Jun 10, 2014

'Not Since Slavery' Has U.S. Treated People Worse than Undocumented (La Jornada, Mexico)

La Jornada – Original Article (Spanish)
Translated By Florizul Acosta Perez
June 9, 2014

According to Princeton University Professor Douglas Massey, the millions of undocumented migrants living in the United States with no respect for their civil, social or political liberties, constitute the largest population living under such conditions since the formal end of slavery in the neighboring country, in 1863.

The comparison is a painful one, but an accurate one to characterize the abuse and mistreatment our brothers and sisters are subjected to every day in the neighboring country, and in general, foreign nationals who reside there without the corresponding immigration documents.

Indeed, migration is a phenomenon as old as our species and inherent to human societies, but in the 21st century, the phenomenon is driven by poverty, lack of employment, and an absence of social mobility or positive horizons in countries like ours, where one can throw in police brutality, which is not at all ameliorated by guarantees of individual or human rights, and is dedicated to criminalizing and persecuting people who are overwhelmingly innocents.

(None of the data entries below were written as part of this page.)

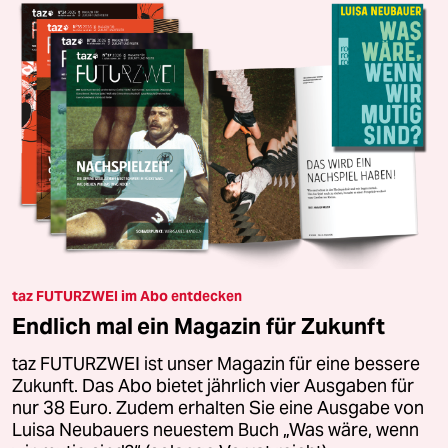
taz FUTURZWEI im Abo entdecken
Endlich mal ein Magazin für Zukunft
taz FUTURZWEI ist unser Magazin für eine bessere
Zukunft. Das Abo bietet jährlich vier Ausgaben für
nur 38 Euro. Zudem erhalten Sie eine Ausgabe von
Luisa Neubauers neuestem Buch „Was wäre, wenn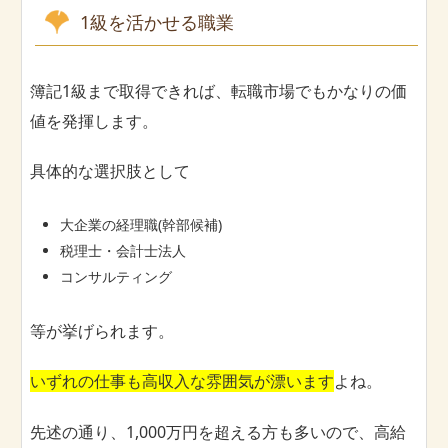
1級を活かせる職業
簿記1級まで取得できれば、転職市場でもかなりの価
値を発揮します。
具体的な選択肢として
大企業の経理職(幹部候補)
税理士・会計士法人
コンサルティング
等が挙げられます。
いずれの仕事も高収入な雰囲気が漂います
よね。
先述の通り、1,000万円を超える方も多いので、高給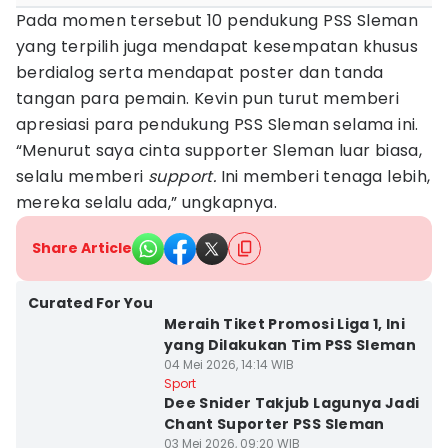
Pada momen tersebut 10 pendukung PSS Sleman
yang terpilih juga mendapat kesempatan khusus
berdialog serta mendapat poster dan tanda
tangan para pemain. Kevin pun turut memberi
apresiasi para pendukung PSS Sleman selama ini.
“Menurut saya cinta supporter Sleman luar biasa,
selalu memberi
support.
Ini memberi tenaga lebih,
mereka selalu ada,” ungkapnya.
Share Article
Curated For You
Meraih Tiket Promosi Liga 1, Ini
yang Dilakukan Tim PSS Sleman
04 Mei 2026, 14:14 WIB
Sport
Dee Snider Takjub Lagunya Jadi
Chant Suporter PSS Sleman
03 Mei 2026, 09:20 WIB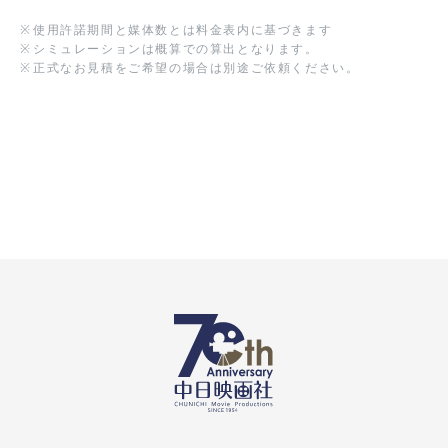
※
使用許諾期間と媒体数とは料金表内に基づきます
※
シミュレーションは概算での算出となります。
※
正式なお見積をご希望の場合は別途ご依頼ください。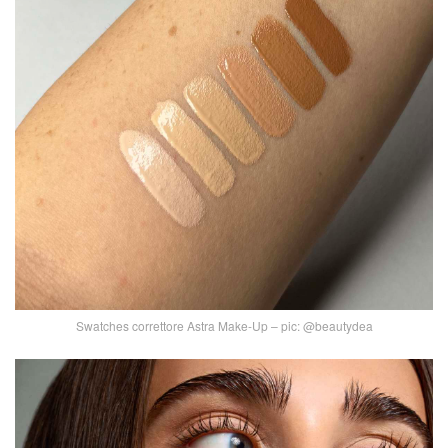
Swatches correttore Astra Make-Up – pic: @beautydea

Thus, the unacceptable policy of persecution launched over a decade ago by the U.S. government, that self-styled global advocate of human rights and justice, confirms its role as the main violator of individual rights both in and out of its territory. At the same time, this demonstrates its stubborn ignorance of a phenomenon inherent to human societies, which is now accentuated by the very global economy that Washington promotes: one that generates great economic imbalances which encourage the mobility of capital and employment. The inevitable consequence is a flow of people from one country to another, in search of conditions of minimal decency denied in their own hometowns.
Posted By Worldmeets.US

At this stage, the Barack Obama Administration's attempt to blame the country's lawmakers for the plight of the undocumented, after the failure of Congress to pass immigration reform, is unseemly. Even if passed on the terms of the White House, it would be merely a palliative measure. It is significant in this respect that, under the same immigration laws that held sway under previous administrations, Obama’s government has imposed more deportations than any of its predecessors. During Obama's tenure, more families have been separated as a result of these practices than ever before. Another element to consider is that, within the context of current law, the U.S. government could grant permanent residency to about two million immigrants without requiring any action from Congress.

Finally, Obama’s supposed commitment opposing discrimination and the criminalization of migrants has been discredited by decisions like the one taken by his government May 31, in essence halting litigation against racist law SB1070 in Arizona.

It is clear that to correct the unwillingness of Washington to straighten out the situation for migrants living in the United States, the pressure must come largely from organizations of civil society both in and out of the United States.

In the case of Mexico, an absolute necessity is an end to the unacceptable abuses suffered at the hands of national police when Central American immigrants arrive in our country. Ultimately, when it comes to humane treatment, respect for individual rights, and state recognition of contemporary global reality, it is best to lead by example.